1.4.3. As Constituições sucessivas – A de 1937 tem redação igual, art. 95,
mas, a inserção é apropriada na parte do Poder Judiciário. A de 1946 mantém
redação idêntica (art. 204), porém, já inclui referência expressa às Fazendas
estadual e municipal e, assim, não fala em audiência do Procurador Geral da
República e sim do chefe do Ministério Público. Coloca a regra de volta às
Disposições Gerais. O texto primitivo da Constituição de 1967 mantém redação igual
ao de 1946, volta a ser disciplinado na parte do Poder Judiciário e cria a
obrigatoriedade de inclusão de verba orçamentária necessária ao pagamento de
todos os precatórios apresentados até 1º (primeiro) de julho (art. 112 e §§ 1º e 2º). O
texto de 1967, resultante da Emenda nº 1/1969, é “ipsis literis”.
Edvaldo Brito
Anais do IX Simpósio Nacional de Direito Constitucional
66
1.4.4. A Constituição de 1988 – O texto primitivo, contido no seu art.100,
inova em relação ao de sua antecedente, apenas, para acrescentar que o
pagamento teria de ser feito até o final do exercício seguinte.
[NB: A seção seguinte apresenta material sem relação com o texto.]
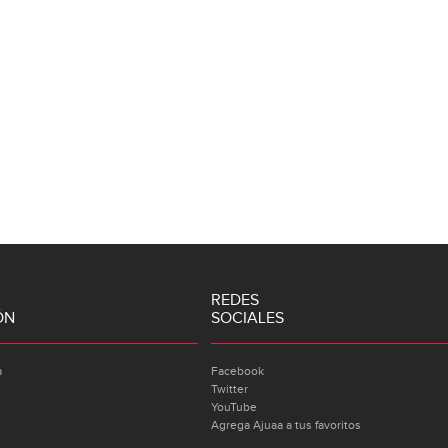
REDES
ÓN
SOCIALES
a
Facebook
Twitter
YouTube
Agrega Ajuaa a tus favoritos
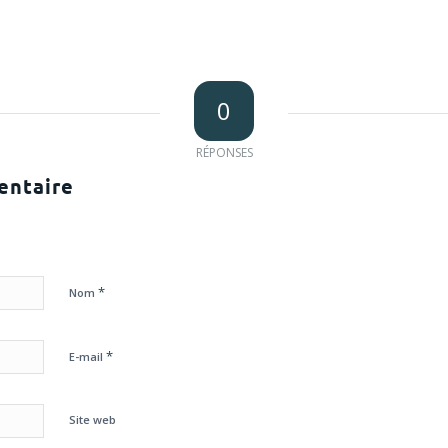
0
RÉPONSES
entaire
*
Nom
*
E-mail
Site web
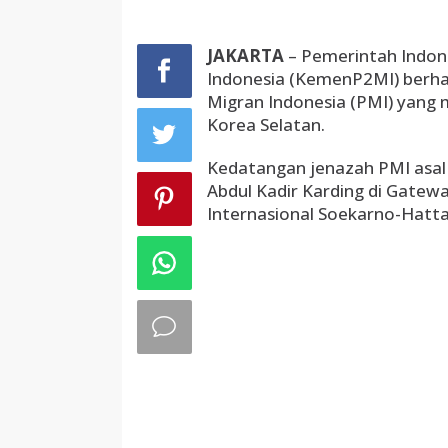
Berikan
Santunan
Jaminan
JAKARTA
– Pemerintah Indon
Sosial
Indonesia (KemenP2MI) berha
Ketenagakerjaan
Migran Indonesia (PMI) yang 
Korea Selatan.
Kedatangan jenazah PMI asal 
Abdul Kadir Karding di Gate
Internasional Soekarno-Hatta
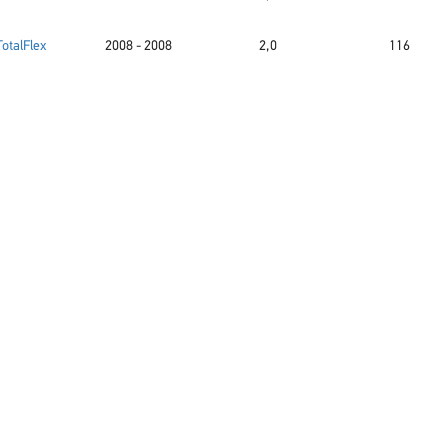
TotalFlex
2008 - 2008
2,0
116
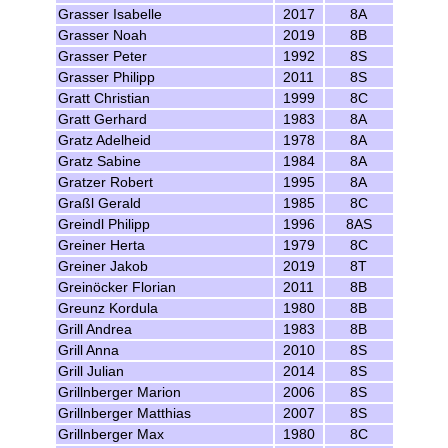
Grasser Isabelle
2017
8A
Grasser Noah
2019
8B
Grasser Peter
1992
8S
Grasser Philipp
2011
8S
Gratt Christian
1999
8C
Gratt Gerhard
1983
8A
Gratz Adelheid
1978
8A
Gratz Sabine
1984
8A
Gratzer Robert
1995
8A
Graßl Gerald
1985
8C
Greindl Philipp
1996
8AS
Greiner Herta
1979
8C
Greiner Jakob
2019
8T
Greinöcker Florian
2011
8B
Greunz Kordula
1980
8B
Grill Andrea
1983
8B
Grill Anna
2010
8S
Grill Julian
2014
8S
Grillnberger Marion
2006
8S
Grillnberger Matthias
2007
8S
Grillnberger Max
1980
8C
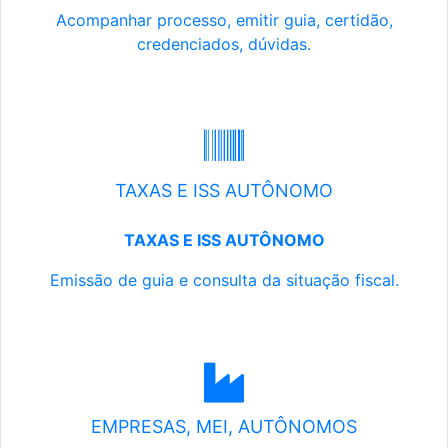
Acompanhar processo, emitir guia, certidão,
credenciados, dúvidas.
TAXAS E ISS AUTÔNOMO
TAXAS E ISS AUTÔNOMO
Emissão de guia e consulta da situação fiscal.
EMPRESAS, MEI, AUTÔNOMOS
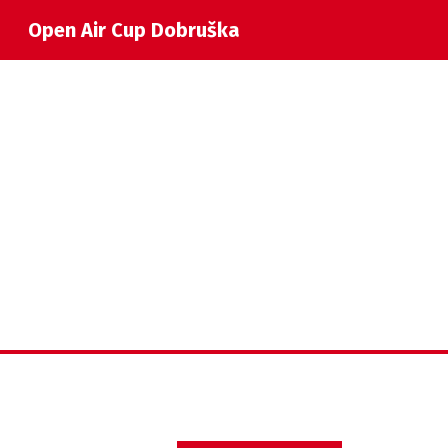
Open Air Cup Dobruška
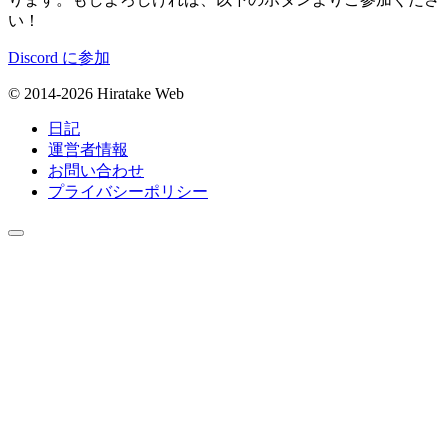
い！
Discord に参加
© 2014-2026 Hiratake Web
日記
運営者情報
お問い合わせ
プライバシーポリシー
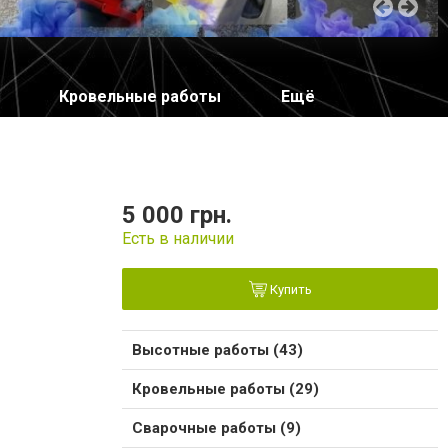
Кровельные работы
Ещё
5 000 грн.
Есть в наличии
Купить
Высотные работы (43)
Кровельные работы (29)
Сварочные работы (9)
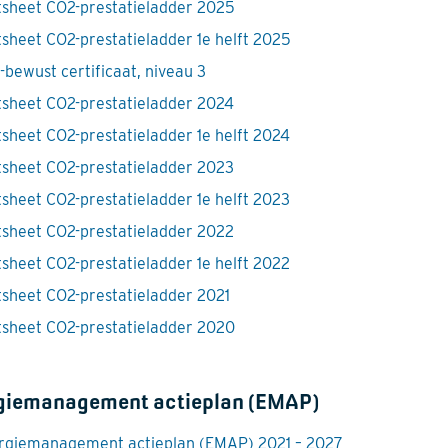
tsheet CO2-prestatieladder 2025
tsheet CO2-prestatieladder 1e helft 2025
-bewust certificaat, niveau 3
tsheet CO2-prestatieladder 2024
tsheet CO2-prestatieladder 1e helft 2024
tsheet CO2-prestatieladder 2023
tsheet CO2-prestatieladder 1e helft 2023
tsheet CO2-prestatieladder 2022
tsheet CO2-prestatieladder 1e helft 2022
tsheet CO2-prestatieladder 2021
tsheet CO2-prestatieladder 2020
giemanagement actieplan (EMAP)
rgiemanagement actieplan (EMAP) 2021 – 2027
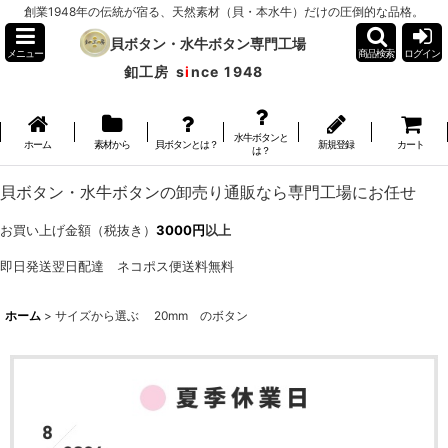
創業1948年の伝統が宿る、天然素材（貝・本水牛）だけの圧倒的な品格。
貝ボタン・水牛ボタン専門工場
メニュー
商品検索
ログイン
釦工房
s
i
nce 1948
水牛ボタンと
ホーム
素材から
貝ボタンとは？
新規登録
カート
は？
貝ボタン・水牛ボタンの卸売り通販なら専門工場にお任せ
お買い上げ金額（税抜き）
3000円
以上
即日発送翌日配達 ネコポス便送料無料
ホーム
>
サイズから選ぶ 20mm のボタン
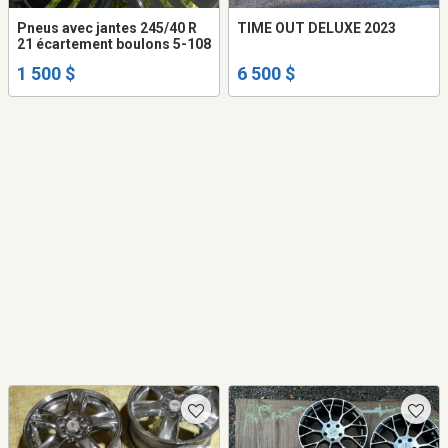
Pneus avec jantes 245/40 R
TIME OUT DELUXE 2023
21 écartement boulons 5-108
1 500 $
6 500 $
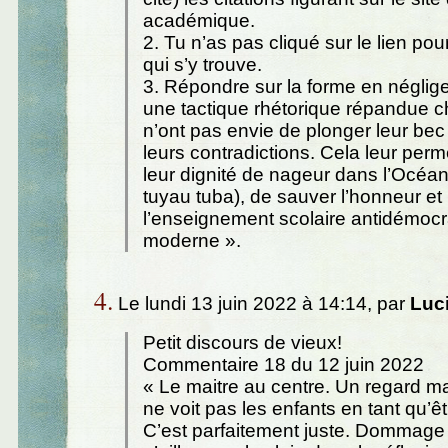
académique.
2. Tu n’as pas cliqué sur le lien pour 
qui s’y trouve.
3. Répondre sur la forme en néglige
une tactique rhétorique répandue c
n’ont pas envie de plonger leur bec
leurs contradictions. Cela leur per
leur dignité de nageur dans l’Océan
tuyau tuba), de sauver l’honneur et 
l’enseignement scolaire antidémocr
moderne ».
4.
Le lundi 13 juin 2022 à 14:14, par
Luc
Petit discours de vieux!
Commentaire 18 du 12 juin 2022
« Le maitre au centre. Un regard m
ne voit pas les enfants en tant qu’ê
C’est parfaitement juste. Dommage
Restaria, então, o pagamento do estoque. Por isso, na forma de sua
natureza jurídica de direito intertemporal, o Ato das Disposições Constitucionais
Transitórias estabeleceu no seu art. 33 que, ressalvados os créditos de natureza
alimentar, os precatórios judiciais pendentes poderiam ser pagos com juros e
correção monetária, em prestações anuais, no prazo máximo de oito anos, a partir
de 1º de julho de 1989, conforme decisão que teria de tomar o Poder Executivo em
até cento e oitenta dias da promulgação da Constituição (até 03.04.1989), podendo
emitir, em cada ano, títulos de dívida pública não computáveis para efeito do limite
global de endividamento.
O tema sugere o estudo da natureza jurídica do Ato das Disposições
Transitórias, tal como o autor deste trabalho fez às ps. 67 a 70 do seu livro citado na
nota de rodapé nº 2, a fim de, identificando o seu conteúdo típico, saber-se da
possibilidade, ou não, de alterá-lo.
O Ato é um conjunto de normas-regra, logo, não acolhe princípios. É que, a
par de sua natureza normativa, a matéria de que cuida participa do regime próprio
dos preceitos que constituem o chamado direito transitório ou direito intertemporal.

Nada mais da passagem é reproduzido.